Baselines: Gzip, 7z (LZMA), Logzip, LogReducer.
Note:
- LogZip used the level 1 compression method
Model | Dataset | Mean | Variance | p-Values |
---|---|---|---|---|
LogCluster | Android | 29.67 | 0.01 | 3.35E-46* |
LogReducer | Android | 22.04 | 0.05 | |
LogCluster | Apache | 45.71 | 0.02 | 3.76E-16* |
LogReducer | Apache | 37.65 | 7.07 | |
LogCluster | Hadoop | 402.55 | 23.06 | 4.23E-42* |
LogReducer | Hadoop | 148.12 | 94.04 | |
LogCluster | HealthApp | 30.42 | 0.003 | 2.27E-16* |
LogReducer | HealthApp | 28.19 | 0.56 | |
LogCluster | HPC | 31.21 | 0.02 | 2.05E-12* |
LogReducer | HPC | 28.67 | 1.32 | |
LogCluster | Linux | 26.54 | 0.06 | 1.27E-39* |
LogReducer | Linux | 13.31 | 0.30 | |
LogCluster | Mac | 38.42 | 0.11 | 2.47E-30* |
LogReducer | Mac | 23.74 | 2.04 | |
LogCluster | OpenStack | 22.97 | 0.02 | 3.74E-17* |
LogReducer | OpenStack | 23.51 | 0.01 | |
LogCluster | Proxifier | 25.84 | 0.02 | 6.95E-46* |
LogReducer | Proxifier | 13.38 | 0.10 | |
LogCluster | SSH | 73.67 | 0.135 | 2.11E-19* |
LogReducer | SSH | 88.62 | 14.79 | |
LogCluster | Zookeeper | 100.98 | 3.07 | 2.09E-20* |
LogReducer | Zookeeper | 79.68 | 24.16 |
We assume that the true average of the compression rates of datasets are no different.
30 sample size in each sample is large enough to rely on the central limit theorem
Null Hypothesis H0: mu1 - mu2 = 0
Alternative Hypothesis HA: mu1- mu2 != 0
Where mu1 = datasets' mean compression rate with LogCluster and mu2 = datasets' mean compression rate with LogRedcuer.
We reject the null hypothesis because the two-tailed p-value is smaller than the level of significance (alpha = 0.05).
Statistically, the compression rate of LogCluster and the compression rate of LogRedcuer populations are significantly different with datasets.
DBSCAN, Mean Shift, Affinity Propagation
Dataset | LogCluster | LogReducer |
---|---|---|
Android | 98.28 % | 99.58 % |
Apache | 100 % | 99.88 % |
BGL | 97.34 % | 100 % |
Hadoop | 95.9 % | 99.26 % |
HealthApp | 98.11 % | 99.95 % |
HDFS | 99.27 % | 99.98 % |
HPC | 100 % | 100 % |
Linux | 100 % | 99.7 % |
Mac | 98.54 % | 99.09 % |
OpenStack | 99.51 % | 100 % |
Proxifier | 100 % | 99.81 % |
Spark | 100 % | 100 % |
SSH | 100 % | 99.77 % |
Zookeeper | 100 % | 99.95 % |
------------- | --------- | ------------- |
Mean | 99.06% | 99.78% |
We measured lossless for each compressed dataset by LogCluster (HDBSCAN).

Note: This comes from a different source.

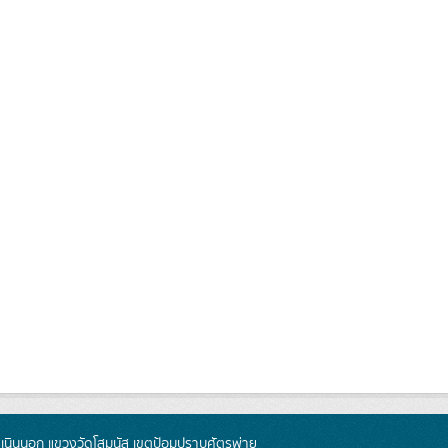
นินนอก แขวงวัดโสมนัส เขตป้อมปราบศัตรูพ่าย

If the decompressed line did not match the original sentence, we calculated the ratio with SequenceMatcher.
Otherwise, the ratio is 1. Then, we divided the sum of the ratio by the total number of original lines.
LogCluster guarantees to provide high lossless when the datasets are well-organized, such as SSH. On the other hand, if the datasets contain an empty line or tab space, such as Hadoop, LogCluster drops the lossless rate.